> **Task description**
Copy the entries below exactly; any picture among them should be left out.
[[ Data, beginning ]]
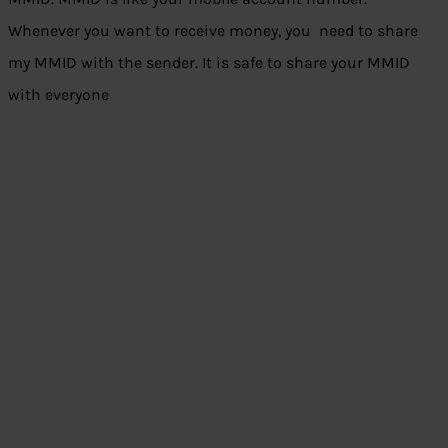
Whenever you want to receive money, you need to share
my MMID with the sender. It is safe to share your MMID
with everyone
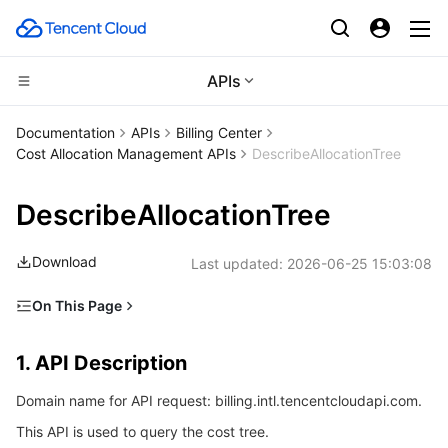
APIs
Compute
Documentation
APIs
Billing Center
Cost Allocation Management APIs
DescribeAllocationTree
CDN and Edge platform
Cloud Virtual Machine
DescribeAllocationTree
High Performance Computing
Tencent Cloud Lighthouse
Tencent Cloud EdgeOne
Download
Last updated:
2026-06-25 15:03:08
Edge Computing
BM Cloud Physical Machine
Content Delivery Network
Batch Compute
On This Page
Container
Cloud GPU Service
Enterprise Content Delivery Network
Hyper Computing Cluster
Edge Computing Machine
1. API Description
1. API Description
Distributed cloud
CVM Dedicated Host
Anti-DDoS
Tencent Kubernetes Engine
2. Input Parameters
Domain name for API request: billing.intl.tencentcloudapi.com.
3. Output Parameters
Microservice
Auto Scaling
Secure Content Delivery Network
Tencent Cloud Mesh
Cloud Dedicated Cluster
This API is used to query the cost tree.
4. Example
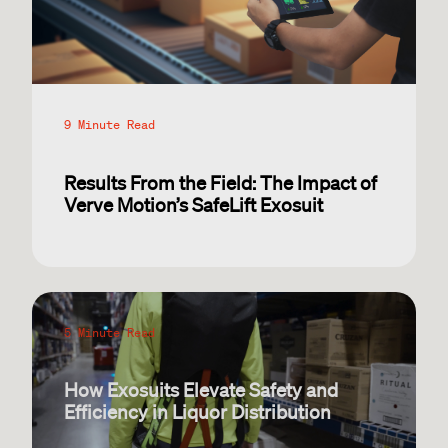
9 Minute Read
Results From the Field: The Impact of
Verve Motion’s SafeLift Exosuit
5 Minute Read
How Exosuits Elevate Safety and
Efficiency in Liquor Distribution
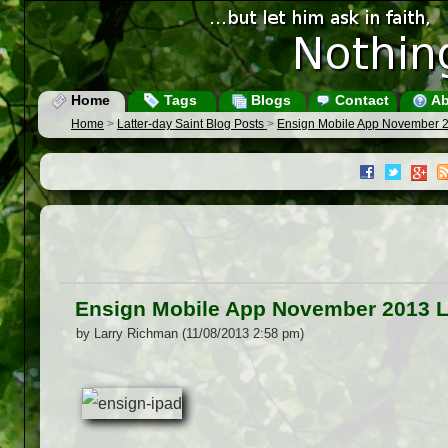
Home
Tags
Blogs
Contact
Ab
Home
>
Latter-day Saint Blog Posts
>
Ensign Mobile App November 
Ensign Mobile App November 2013 
by Larry Richman (11/08/2013 2:58 pm)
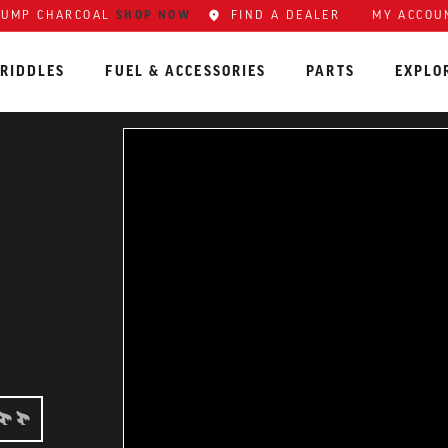
SHOP NOW
FIND A DEALER
MY ACCOU
LUMP CHARCOAL
RIDDLES
FUEL & ACCESSORIES
PARTS
EXPLO
RMEDIATE:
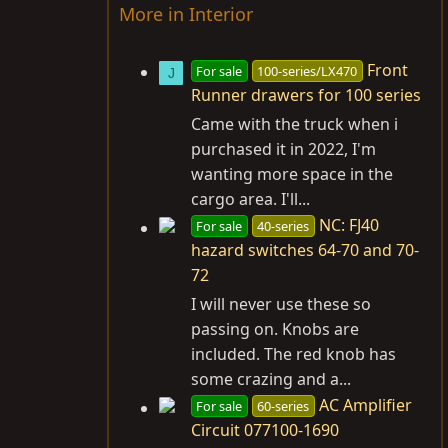
More in Interior
Front
For sale
100-series/LX470
J
Runner drawers for 100 series
Came with the truck when i
purchased it in 2022, I'm
wanting more space in the
cargo area. I'll...
NC: FJ40
For sale
40-series
hazard switches 64-70 and 70-
72
I will never use these so
passing on. Knobs are
included. The red knob has
some crazing and a...
AC Amplifier
For sale
60-series
Circuit 077100-1690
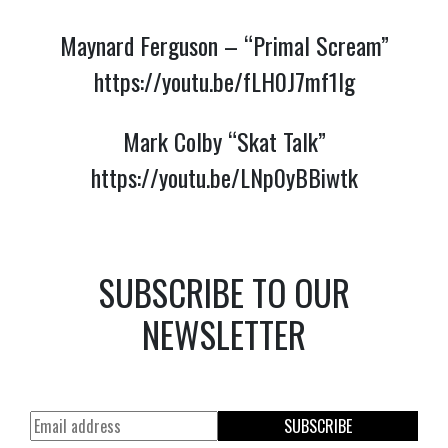
Maynard Ferguson – “Primal Scream”
https://youtu.be/fLH0J7mf1lg
Mark Colby “Skat Talk”
https://youtu.be/LNp0yBBiwtk
SUBSCRIBE TO OUR
NEWSLETTER
SUBSCRIBE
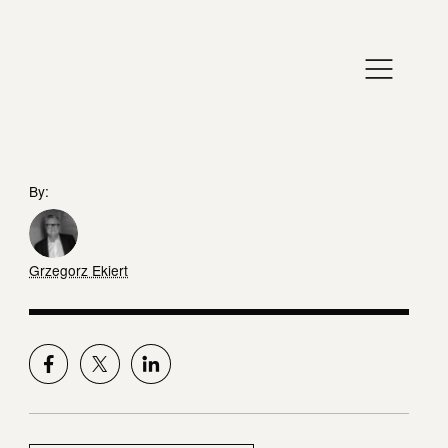
By:
Grzegorz Ekiert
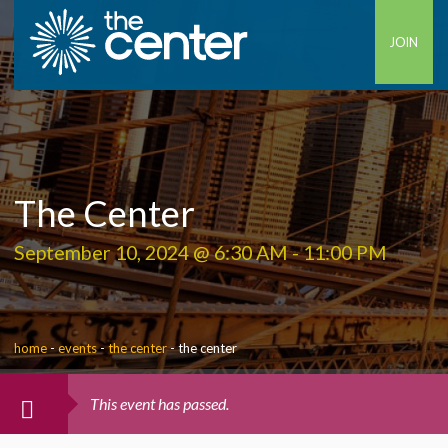
JOIN
The Center
September 10, 2024 @ 6:30 AM
-
11:00 PM
home
-
events
-
the center
-
the center
This event has passed.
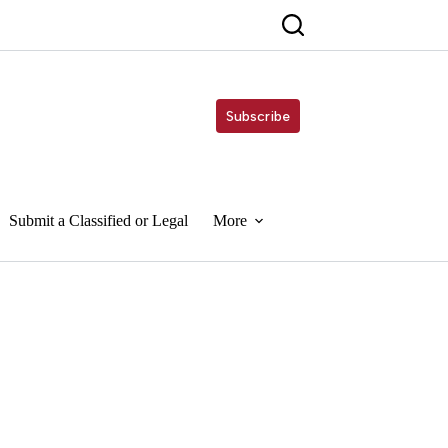
Subscribe
Submit a Classified or Legal
More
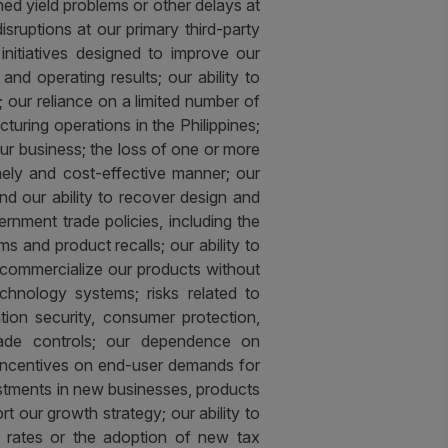
ed yield problems or other delays at
disruptions at our primary third-party
e initiatives designed to improve our
 and operating results; our ability to
our reliance on a limited number of
turing operations in the Philippines;
 our business; the loss of one or more
mely and cost-effective manner; our
nd our ability to recover design and
rnment trade policies, including the
ms and product recalls; our ability to
o commercialize our products without
technology systems; risks related to
ation security, consumer protection,
trade controls; our dependence on
al incentives on end-user demands for
vestments in new businesses, products
rt our growth strategy; our ability to
x rates or the adoption of new tax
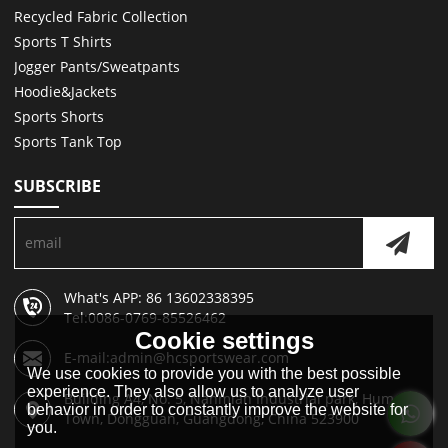
Recycled Fabric Collection
Sports T Shirts
Jogger Pants/Sweatpants
Hoodie&Jackets
Sports Shorts
Sports Tank Top
SUBSCRIBE
What's APP: 86 13602338395
Tel:0086-0769-85526462
Cookie settings
E-mail:admin@hcsportswear.com
We use cookies to provide you with the best possible
experience. They also allow us to analyze user
Building A4, No. 5, Nanmian Industrial park, Humen
behavior in order to constantly improve the website for
Town, Dongguan, Guangdong, China 523900
you.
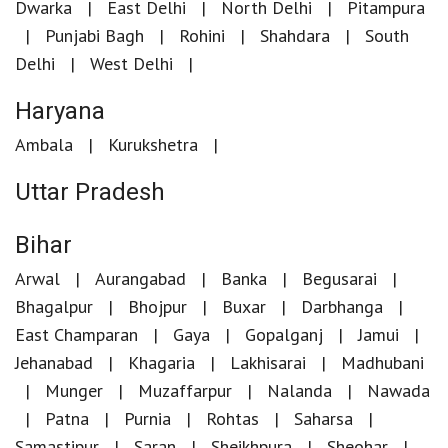
Dwarka
East Delhi
North Delhi
Pitampura
Punjabi Bagh
Rohini
Shahdara
South
Delhi
West Delhi
Haryana
Ambala
Kurukshetra
Uttar Pradesh
Bihar
Arwal
Aurangabad
Banka
Begusarai
Bhagalpur
Bhojpur
Buxar
Darbhanga
East Champaran
Gaya
Gopalganj
Jamui
Jehanabad
Khagaria
Lakhisarai
Madhubani
Munger
Muzaffarpur
Nalanda
Nawada
Patna
Purnia
Rohtas
Saharsa
Samastipur
Saran
Sheikhpura
Sheohar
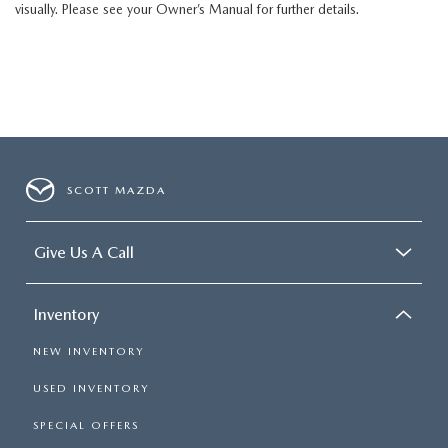
visually. Please see your Owner’s Manual for further details.
SCOTT MAZDA
Give Us A Call
Inventory
NEW INVENTORY
USED INVENTORY
SPECIAL OFFERS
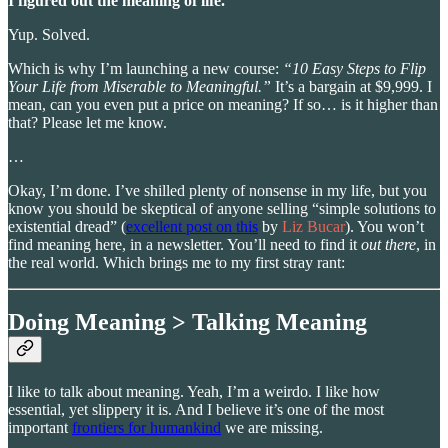
I figured out the meaning of life.
Yup. Solved.
Which is why I’m launching a new course:
“10 Easy Steps to Flip
Your Life from Miserable to Meaningful.”
It’s a bargain at $9,999. I
mean, can you even put a price on meaning? If so… is it higher than
that? Please let me know.
…
Okay, I’m done. I’ve shilled plenty of nonsense in my life, but you
know you should be skeptical of anyone selling “simple solutions to
existential dread” (
excellent post on this
by
Liz Bucar
). You won’t
find meaning here, in a newsletter. You’ll need to find it
out there
, in
the real world. Which brings me to my first stray rant:
Doing Meaning > Talking Meaning
I like to talk about meaning. Yeah, I’m a weirdo. I like how
essential, yet slippery it is. And I believe it’s one of the most
important
frontiers for humankind
we are missing.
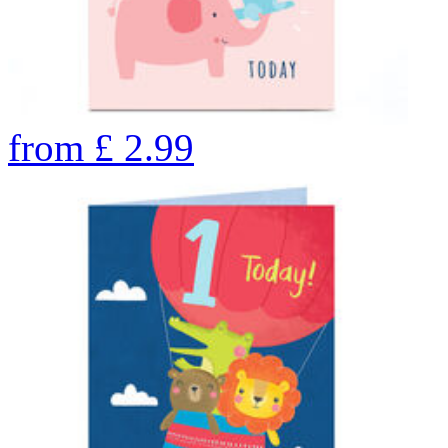
from
£
2.99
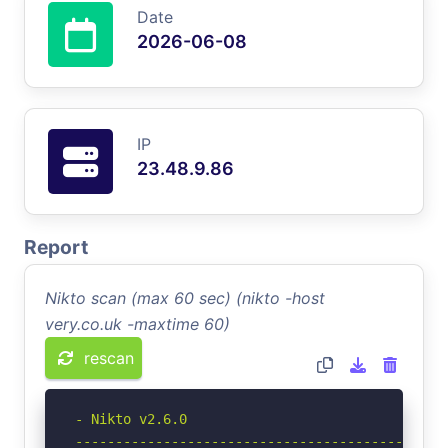
Date
2026-06-08
IP
23.48.9.86
Report
Nikto scan (max 60 sec) (nikto -host
very.co.uk -maxtime 60)
rescan
- Nikto v2.6.0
[[ Data, end ]]
> **Task output**
Whenever you want to receive money, you need to share
my MMID with the sender. It is safe to share your MMID
with everyone
APIs
Compute
Documentation
APIs
Billing Center
Cost Allocation Management APIs
DescribeAllocationTree
CDN and Edge platform
Cloud Virtual Machine
DescribeAllocationTree
High Performance Computing
Tencent Cloud Lighthouse
Tencent Cloud EdgeOne
Download
Last updated:
2026-06-25 15:03:08
Edge Computing
BM Cloud Physical Machine
Content Delivery Network
Batch Compute
On This Page
Container
Cloud GPU Service
Enterprise Content Delivery Network
Hyper Computing Cluster
Edge Computing Machine
1. API Description
1. API Description
Distributed cloud
CVM Dedicated Host
Anti-DDoS
Tencent Kubernetes Engine
2. Input Parameters
Domain name for API request: billing.intl.tencentcloudapi.com.
3. Output Parameters
Microservice
Auto Scaling
Secure Content Delivery Network
Tencent Cloud Mesh
Cloud Dedicated Cluster
This API is used to query the cost tree.
4. Example
9 Minute Read
Results From the Field: The Impact of
Verve Motion’s SafeLift Exosuit
5 Minute Read
How Exosuits Elevate Safety and
Efficiency in Liquor Distribution
Home
Tags
Blogs
Contact
Ab
Home
>
Latter-day Saint Blog Posts
>
Ensign Mobile App November 
Ensign Mobile App November 2013 
by Larry Richman (11/08/2013 2:58 pm)
SHOP NOW
FIND A DEALER
MY ACCOU
LUMP CHARCOAL
RIDDLES
FUEL & ACCESSORIES
PARTS
EXPLO
RMEDIATE:
More in Interior
Front
For sale
100-series/LX470
J
Runner drawers for 100 series
Came with the truck when i
purchased it in 2022, I'm
wanting more space in the
cargo area. I'll...
NC: FJ40
For sale
40-series
hazard switches 64-70 and 70-
72
I will never use these so
passing on. Knobs are
included. The red knob has
some crazing and a...
AC Amplifier
For sale
60-series
Circuit 077100-1690
Maynard Ferguson – “Primal Scream”
https://youtu.be/fLH0J7mf1lg
Mark Colby “Skat Talk”
https://youtu.be/LNp0yBBiwtk
SUBSCRIBE TO OUR
NEWSLETTER
SUBSCRIBE
By:
Grzegorz Ekiert
JOIN
The Center
September 10, 2024 @ 6:30 AM
-
11:00 PM
home
-
events
-
the center
-
the center
This event has passed.
Subscribe
Submit a Classified or Legal
More
ed yield problems or other delays at
disruptions at our primary third-party
e initiatives designed to improve our
 and operating results; our ability to
our reliance on a limited number of
turing operations in the Philippines;
 our business; the loss of one or more
mely and cost-effective manner; our
nd our ability to recover design and
rnment trade policies, including the
ms and product recalls; our ability to
o commercialize our products without
technology systems; risks related to
ation security, consumer protection,
trade controls; our dependence on
al incentives on end-user demands for
vestments in new businesses, products
rt our growth strategy; our ability to
x rates or the adoption of new tax
Recycled Fabric Collection
Sports T Shirts
Jogger Pants/Sweatpants
Hoodie&Jackets
Sports Shorts
Sports Tank Top
SUBSCRIBE
What's APP: 86 13602338395
Tel:0086-0769-85526462
Cookie settings
E-mail:admin@hcsportswear.com
We use cookies to provide you with the best possible
experience. They also allow us to analyze user
Building A4, No. 5, Nanmian Industrial park, Humen
behavior in order to constantly improve the website for
Town, Dongguan, Guangdong, China 523900
you.
Dwarka
East Delhi
North Delhi
Pitampura
Punjabi Bagh
Rohini
Shahdara
South
Delhi
West Delhi
Haryana
Ambala
Kurukshetra
Uttar Pradesh
Bihar
Arwal
Aurangabad
Banka
Begusarai
Bhagalpur
Bhojpur
Buxar
Darbhanga
East Champaran
Gaya
Gopalganj
Jamui
Jehanabad
Khagaria
Lakhisarai
Madhubani
Munger
Muzaffarpur
Nalanda
Nawada
Patna
Purnia
Rohtas
Saharsa
Samastipur
Saran
Sheikhpura
Sheohar
visually. Please see your Owner’s Manual for further details.
SCOTT MAZDA
Give Us A Call
Inventory
NEW INVENTORY
USED INVENTORY
SPECIAL OFFERS
I figured out the meaning of life.
Yup. Solved.
Which is why I’m launching a new course:
“10 Easy Steps to Flip
Your Life from Miserable to Meaningful.”
It’s a bargain at $9,999. I
mean, can you even put a price on meaning? If so… is it higher than
that? Please let me know.
…
Okay, I’m done. I’ve shilled plenty of nonsense in my life, but you
know you should be skeptical of anyone selling “simple solutions to
existential dread” (
excellent post on this
by
Liz Bucar
). You won’t
find meaning here, in a newsletter. You’ll need to find it
out there
, in
the real world. Which brings me to my first stray rant:
Doing Meaning > Talking Meaning
I like to talk about meaning. Yeah, I’m a weirdo. I like how
essential, yet slippery it is. And I believe it’s one of the most
important
frontiers for humankind
we are missing.
from
£
2.99
Date
2026-06-08
IP
23.48.9.86
Report
Nikto scan (max 60 sec) (nikto -host
very.co.uk -maxtime 60)
rescan
- Nikto v2.6.0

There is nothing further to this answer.